Two Federal Court decisions from 2014, DCT v Lyons and DCT v Graham Family Superannuation Pty Ltd have demonstrated the Court’s relatively lenient approach to applying penalties under the Superannuation Industry (Supervision) Act 1993 (SIS Act) for cases involving multiple numbers of very serious breaches.
Each case involved the personal use (through loans and the use of personal assets) of all or most of the self managed superannuation fund’s (SMSF’s) assets involving multiple breaches of the SIS Act. For example, in the Lyons case, loans were made to a related business totalling $190,000 (being all of the assets of the SMSF) which were never repaid (as the business failed). Despite the seriousness and the number, of breaches, the Court only applied penalties of $32,500 and $40,000 respectively for all breaches (the maximum penalty for each breach is $220,000).

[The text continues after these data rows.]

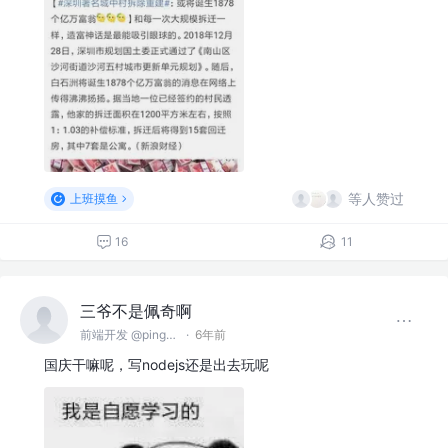
等人赞过
上班摸鱼
16
11
三爷不是佩奇啊
前端开发 @pingan
·
6年前
国庆干嘛呢，写nodejs还是出去玩呢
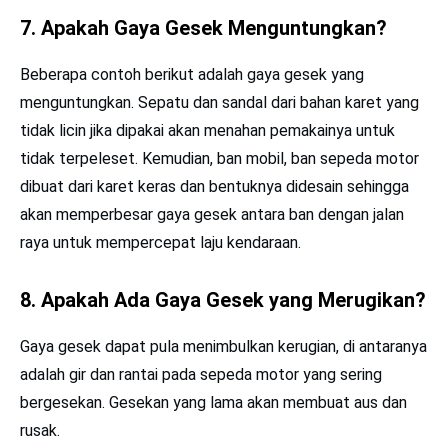
7. Apakah Gaya Gesek Menguntungkan?
Beberapa contoh berikut adalah gaya gesek yang
menguntungkan. Sepatu dan sandal dari bahan karet yang
tidak licin jika dipakai akan menahan pemakainya untuk
tidak terpeleset. Kemudian, ban mobil, ban sepeda motor
dibuat dari karet keras dan bentuknya didesain sehingga
akan memperbesar gaya gesek antara ban dengan jalan
raya untuk mempercepat laju kendaraan.
8. Apakah Ada Gaya Gesek yang Merugikan?
Gaya gesek dapat pula menimbulkan kerugian, di antaranya
adalah gir dan rantai pada sepeda motor yang sering
bergesekan. Gesekan yang lama akan membuat aus dan
rusak.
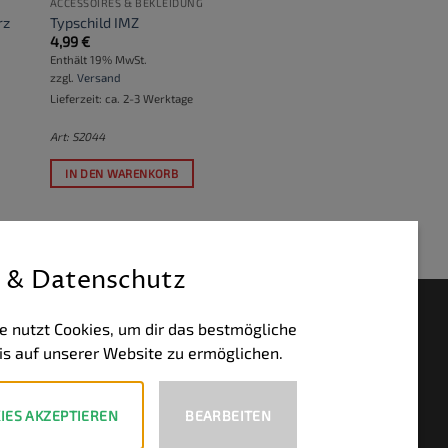
ACCESSOIRES & BEKLEIDUNG
rz
Typschild IMZ
4,99
€
Enthält 19% MwSt.
zzgl.
Versand
Lieferzeit: ca. 2-3 Werktage
Art: S2044
IN DEN WARENKORB
 & Datenschutz
HLUNGSWEISEN
e nutzt Cookies, um dir das bestmögliche
is auf unserer Website zu ermöglichen.
PayPal
Visa
MasterCard
Bank
Transfer
IES AKZEPTIEREN
BEARBEITEN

Both decisions demonstrate that a lenient approach can be taken in relation to even the most serious of breaches of the SIS Act. Common features of both cases are that the taxpayers fully cooperated with Australian Taxation Office (ATO) investigations, showed remorse, agreed to a set of facts and penalties to be applied before the hearing, and were represented at the hearing. It is hoped that a similarly lenient approach will be taken by the ATO in its approach to the new SMSF penalty regime that applied from 1 July 2014.